Two BBC news items caught my attention this morning. The first described how 44-year-old Egyptian actress, Rania Youssef, is to go on trial next January for wearing a revealing dress at a recent film festival in Cairo. The charge, brought about by two Egyptian lawyers, is that the dress incited debauchery, defined by my Oxford Dictionary as “excessive indulgence in sex, alcohol, or drugs.“ For copyright reasons, I cannot show you Rania wearing the dress but you can see her wearing it here, here, and here.
Assuming you resisted the urge to click through on the hyperlinks above for fear of becoming debauched, let me describe the dress to you. The actress is wearing what appears to be a black one-piece swimsuit underneath a lacy full-length see-through mesh gown. Her upper body is fully covered by the swimsuit but her legs can be seen through the gown. Apparently, it was the sight of her legs that caused the charges to be brought against the actress. If convicted, Rania Youssef could face up to five years in jail.
What’s ironic in all this is that the undulating gyrating dance known as belly dancing originated in Egypt and was derived from an earlier form of exotic dancing called ghawazi, a euphemism for an erotic dancer. And, just to make sure that belly dancing is alive and well in Cairo, I googled, “Where can I see belly dancing in Cairo?” Rest assured, belly dancers in revealing costumes, such as is shown below, are alive and well in restaurants, nightclubs (adults only), top-class hotels, casinos and even on dinner cruises on the Nile. You can chomp away at your ful mudammas and gebna makleyah while ogling a revolving belly button and shimmering tassels just a few metres away!
I do hope Rania Youssef is not convicted for if she is, the belly dancers will surely have to follow her to jail.
By Tatiane Brito – originally posted to Flickr as Belly dancer Nylla, CC BY 2.0, https://commons.wikimedia.org/w/index.php?curid=9427272
The second news item concerns the Star 102 radio station in Cleveland, Ohio. The station has decided not to play the song Baby, It’s Cold Outside, stating that the lyrics are inappropriate, imply date rape, and are contrary to the #MeToo movement. This song, written in 1944 and immortalised by Marilyn Maxwell and Dean Martin, presents a conversation between a man host and a woman guest wherein the woman wants to leave but the man wants her to stay (although he never says why!). Here are some of the more provocative lyrics:
Extracts from “Baby It’s Cold Outside” Frank Loesser, 1944
(My mother will start to worry) Beautiful, what’s your hurry
(My father will be pacing the floor) Listen to the fireplace roar
(So really I’d better scurry) Beautiful, please don’t hurry
(Well, maybe just half a drink more) Put some records on while I pour
[One assumes the drink is alcoholic; whisky maybe?]

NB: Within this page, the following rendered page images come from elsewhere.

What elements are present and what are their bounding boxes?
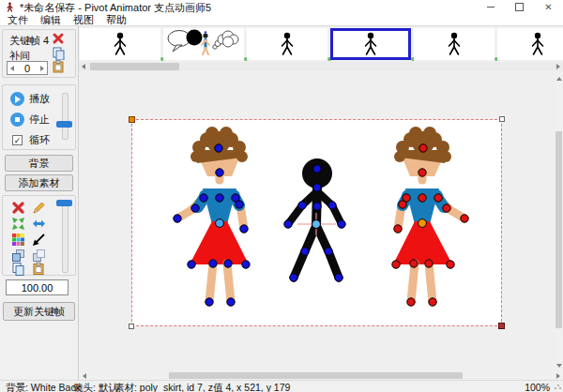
keyframe-group: 关键帧 4 补间 0 [2,29,76,78]
timeline-frame-2[interactable] [163,28,244,60]
stop-button[interactable]: 停止 [10,113,50,127]
horizontal-scroll-thumb[interactable] [169,372,463,379]
menu-view[interactable]: 视图 [73,13,94,27]
paste-keyframe-icon[interactable] [52,60,65,73]
menu-edit[interactable]: 编辑 [40,13,61,27]
speed-slider-track[interactable] [62,93,68,140]
edit-figure-pencil-icon[interactable] [32,201,46,215]
play-button[interactable]: 播放 [10,92,50,106]
animation-workspace [79,73,555,371]
loop-toggle[interactable]: 循环 [10,133,50,147]
timeline-scroll-thumb[interactable] [90,63,179,70]
resize-grip[interactable] [555,383,561,389]
status-bar: 背景: White Back 镜头: 默认 素材: poly_skirt, id… [0,380,563,392]
pivot-animator-window: { "window": { "title": "*未命名保存 - Pivot A… [0,0,563,392]
center-figure-icon[interactable] [11,217,25,231]
timeline-scroll-left-button[interactable] [79,62,88,71]
frame-thumb-stickman [330,28,411,60]
timeline-frame-3[interactable] [247,28,327,60]
frame-thumb-stickman [80,28,160,60]
figure-scale-slider-track[interactable] [62,202,68,273]
tween-spinner: 0 [7,61,48,75]
play-label: 播放 [29,92,50,106]
stop-label: 停止 [29,113,50,127]
update-keyframe-button[interactable]: 更新关键帧 [3,302,75,321]
timeline-frame-1[interactable] [80,28,160,60]
send-to-back-icon[interactable] [32,249,46,263]
figure-color-palette-icon[interactable] [11,233,25,247]
paste-figure-icon[interactable] [32,262,46,276]
background-button[interactable]: 背景 [5,155,73,172]
stop-icon [10,113,24,127]
scale-input[interactable] [6,279,68,295]
timeline-frame-5[interactable] [414,28,495,60]
minimize-button[interactable] [476,0,505,14]
figure-scale-slider-handle[interactable] [56,200,72,206]
animation-canvas[interactable] [132,120,501,325]
status-sprite: 素材: poly_skirt, id 7, z值 4, x 521, y 179 [114,382,290,392]
scroll-up-button[interactable] [555,74,563,83]
bring-to-front-icon[interactable] [11,249,25,263]
close-icon: ✕ [544,3,552,12]
figure-tools-group [2,195,76,276]
menu-help[interactable]: 帮助 [106,13,127,27]
close-button[interactable]: ✕ [534,0,563,14]
flip-figure-icon[interactable] [32,217,46,231]
scroll-down-button[interactable] [555,361,563,370]
figure-woman-right-selected[interactable] [392,127,468,306]
add-sprite-button[interactable]: 添加素材 [5,174,73,191]
loop-checkbox[interactable] [12,135,23,145]
frame-thumb-stickman [497,28,563,60]
canvas-handle-bottom-right[interactable] [498,323,505,329]
timeline [79,26,563,73]
timeline-frames [80,28,563,60]
timeline-frame-6[interactable] [497,28,563,60]
frame-thumb-stickman [247,28,327,60]
timeline-frame-4[interactable] [330,28,411,60]
origin-handle[interactable] [312,220,321,229]
canvas-handle-bottom-left[interactable] [129,324,134,329]
figure-woman-left[interactable] [174,127,250,306]
playback-group: 播放 停止 循环 [2,84,76,150]
speed-slider-handle[interactable] [56,121,72,128]
status-zoom-level: 100% [525,382,550,392]
menu-file[interactable]: 文件 [8,13,28,27]
maximize-icon [515,3,524,11]
minimize-icon [487,7,495,8]
vertical-scroll-thumb[interactable] [555,131,562,328]
tween-decrement-button[interactable] [8,66,17,71]
figure-black-stickman[interactable] [284,158,345,281]
copy-figure-icon[interactable] [11,262,25,276]
scale-figure-arrow-icon[interactable] [32,233,46,247]
canvas-handle-top-right[interactable] [499,116,505,122]
tween-increment-button[interactable] [38,66,47,71]
delete-figure-icon[interactable] [11,201,25,215]
frame-thumb-stickman [414,28,495,60]
maximize-button[interactable] [505,0,534,14]
delete-keyframe-icon[interactable] [52,32,65,45]
loop-label: 循环 [29,133,50,147]
keyframe-label: 关键帧 4 [9,34,49,48]
tween-value[interactable]: 0 [17,63,38,74]
menu-bar: 文件 编辑 视图 帮助 [0,14,563,26]
timeline-scrollbar[interactable] [79,62,563,71]
left-panel: 关键帧 4 补间 0 播放 停止 循环 背景 [0,26,79,380]
canvas-handle-top-left[interactable] [129,116,135,123]
app-icon [5,2,15,12]
vertical-scrollbar[interactable] [555,73,563,371]
horizontal-scrollbar[interactable] [79,371,563,380]
canvas-figures [132,120,501,325]
timeline-scroll-right-button[interactable] [554,62,563,71]
status-background: 背景: White Back [6,382,81,392]
status-camera: 镜头: 默认 [73,382,118,392]
copy-keyframe-icon[interactable] [52,47,65,60]
frame-thumb-bubbles [163,28,244,60]
play-icon [10,92,24,106]
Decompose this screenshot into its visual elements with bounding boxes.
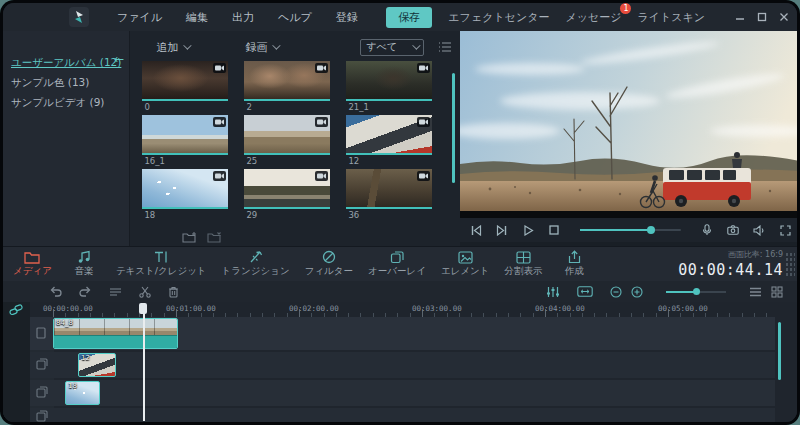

(The neighbors might think) Baby, it’s bad out there
(Say what’s in this drink?) No cabs to be had out there
[This question is said by some to imply the use of a date rape drug.]
(I wish I knew how) Your eyes are like starlight now
(To break this spell) I’ll take your hat, your hair looks swell
(My sister will be suspicious) Gosh your lips look delicious
(My brother will be there at the door) Waves upon a tropical shore
(My maiden aunt’s mind is vicious) Gosh your lips are delicious
(But maybe just a cigarette more) Never such a blizzard before
[Cigarettes and whisky and wild wild women come to mind!]
You can read the full set of lyrics here. If you do, what do you think? Did she stay, or did she leave? And if she stayed, is that a reason to remove the song from a radio station’s playlist?
I suspect Star 102 never plays Mick Jagger’s 1967 Let’s Spend The Night Together. That song was an open invitation to a night of debauchery with references to drugs [I’m high, but I try, try, try (oh my)] and a promise of sexual satisfaction [I’ll satisfy your every need (your every need)].
In today’s world of freely-available hard-core pornography, explicit song lyrics and movies, and overt sexualisation of young adult dress fashions, the actions of the Egyptian lawyers and Cleveland radio presenters seem strangely old-fashioned. As Bob Dylan said in 1964, For the times they are a-changin’, and they’ve certainly changed except for two lawyers in Cairo and a radio station presenter in Cleveland.